Mafia, il superpentito Gaspare Mutolo: «Cerco il perdono dei parenti di chi ho ucciso»

«La legge sui pentiti – prosegue Mutolo – è cambiata in peggio. Ora è più difficile che qualche mafioso inizi a collaborare, non ha garanzie e si deve fare la galera»

«Non ho mai avuto la possibilità di chiedere perdono ai parenti delle persone che ho ucciso e il ricordo mi crea dolore». A dirlo, in un’intervista a il Centro – Quotidiano dell’Abruzzo, è il superpentito Gaspare Mutolo, ex uomo di Cosa nostra ed ex autista di Totò Riina, che decise di collaborare con lo Stato dopo esser rimasto «deluso» dal boss mafioso. 


Mutolo, nel tempo, è diventato pittore perché mentre nella pittura ha trovato il modo di «dimenticare chi sono». «Mi sento un altro e vorrei essere quello – raccontava in un’intervista a Il Fatto Quotidiano nel 2012 – ma non posso cambiare il passato. Finché sarò in vita sarò sempre l’assassino che ha fatto quello che ha fatto». 


«La legge sui pentiti – prosegue Mutolo – è cambiata in peggio.
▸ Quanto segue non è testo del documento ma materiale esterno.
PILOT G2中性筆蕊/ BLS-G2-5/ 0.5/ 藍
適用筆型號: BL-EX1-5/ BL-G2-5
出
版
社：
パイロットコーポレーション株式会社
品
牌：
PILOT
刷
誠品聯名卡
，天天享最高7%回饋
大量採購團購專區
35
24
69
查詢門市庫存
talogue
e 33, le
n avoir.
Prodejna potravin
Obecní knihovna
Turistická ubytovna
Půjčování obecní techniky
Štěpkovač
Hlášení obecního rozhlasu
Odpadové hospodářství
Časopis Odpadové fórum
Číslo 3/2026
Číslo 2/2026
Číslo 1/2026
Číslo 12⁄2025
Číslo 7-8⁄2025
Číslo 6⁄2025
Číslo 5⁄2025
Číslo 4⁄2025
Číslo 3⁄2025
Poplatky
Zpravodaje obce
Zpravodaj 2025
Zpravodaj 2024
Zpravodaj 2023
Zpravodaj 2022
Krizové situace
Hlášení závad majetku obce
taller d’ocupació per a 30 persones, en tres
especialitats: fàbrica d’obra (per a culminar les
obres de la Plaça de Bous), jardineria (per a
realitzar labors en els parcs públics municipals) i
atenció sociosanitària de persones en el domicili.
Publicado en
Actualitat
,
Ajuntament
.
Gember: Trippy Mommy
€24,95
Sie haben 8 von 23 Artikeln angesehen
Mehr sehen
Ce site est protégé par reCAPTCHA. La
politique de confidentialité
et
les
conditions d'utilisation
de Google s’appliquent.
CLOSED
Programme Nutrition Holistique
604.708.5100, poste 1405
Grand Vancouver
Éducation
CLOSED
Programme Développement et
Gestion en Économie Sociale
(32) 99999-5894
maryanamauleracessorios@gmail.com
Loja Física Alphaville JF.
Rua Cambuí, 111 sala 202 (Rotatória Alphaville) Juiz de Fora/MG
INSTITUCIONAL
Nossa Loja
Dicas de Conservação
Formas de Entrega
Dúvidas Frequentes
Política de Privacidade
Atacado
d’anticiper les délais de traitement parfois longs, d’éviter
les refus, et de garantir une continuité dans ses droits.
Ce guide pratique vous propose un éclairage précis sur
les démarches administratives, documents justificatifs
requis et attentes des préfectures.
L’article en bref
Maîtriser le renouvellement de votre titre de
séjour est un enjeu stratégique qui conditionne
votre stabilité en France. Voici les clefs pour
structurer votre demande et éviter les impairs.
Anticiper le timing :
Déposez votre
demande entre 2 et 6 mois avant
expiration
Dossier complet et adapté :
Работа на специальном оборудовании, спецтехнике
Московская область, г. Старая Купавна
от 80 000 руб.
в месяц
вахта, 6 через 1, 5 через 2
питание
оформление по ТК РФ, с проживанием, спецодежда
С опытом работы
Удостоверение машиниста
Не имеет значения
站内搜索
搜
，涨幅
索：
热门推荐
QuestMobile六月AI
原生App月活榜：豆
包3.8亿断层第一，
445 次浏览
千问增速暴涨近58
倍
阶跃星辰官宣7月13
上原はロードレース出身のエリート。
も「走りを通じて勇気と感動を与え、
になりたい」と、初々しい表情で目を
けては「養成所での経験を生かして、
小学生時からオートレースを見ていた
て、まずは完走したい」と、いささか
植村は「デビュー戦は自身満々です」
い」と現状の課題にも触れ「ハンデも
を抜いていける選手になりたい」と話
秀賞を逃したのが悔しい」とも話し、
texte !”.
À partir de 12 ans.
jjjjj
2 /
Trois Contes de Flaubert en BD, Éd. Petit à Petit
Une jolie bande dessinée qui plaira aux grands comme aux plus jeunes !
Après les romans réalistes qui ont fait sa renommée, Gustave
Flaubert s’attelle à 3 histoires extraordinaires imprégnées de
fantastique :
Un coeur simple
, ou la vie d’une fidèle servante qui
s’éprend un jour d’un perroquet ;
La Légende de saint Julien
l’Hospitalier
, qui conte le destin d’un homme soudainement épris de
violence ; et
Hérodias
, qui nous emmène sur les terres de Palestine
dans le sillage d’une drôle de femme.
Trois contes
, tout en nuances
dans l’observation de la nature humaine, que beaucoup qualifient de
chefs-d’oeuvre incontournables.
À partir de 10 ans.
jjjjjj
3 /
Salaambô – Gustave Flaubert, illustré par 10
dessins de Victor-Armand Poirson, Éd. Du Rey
Ora è più difficile che qualche mafioso inizi a collaborare, non ha garanzie e si deve fare la galera», sostiene il superpentito. 

Mutolo, nell’intervista a pochi giorni dalla chiusura della mostra personale a Giulianova, in Abruzzo, si definisce «malato di pittura». «I miei quadri preferiti sono due: uno sulla strage di via d’Amelio e mi ricorda Borsellino, l’altro è sulla piovra a 8 tentacoli. Non li vendo, li tengo con me accanto al letto».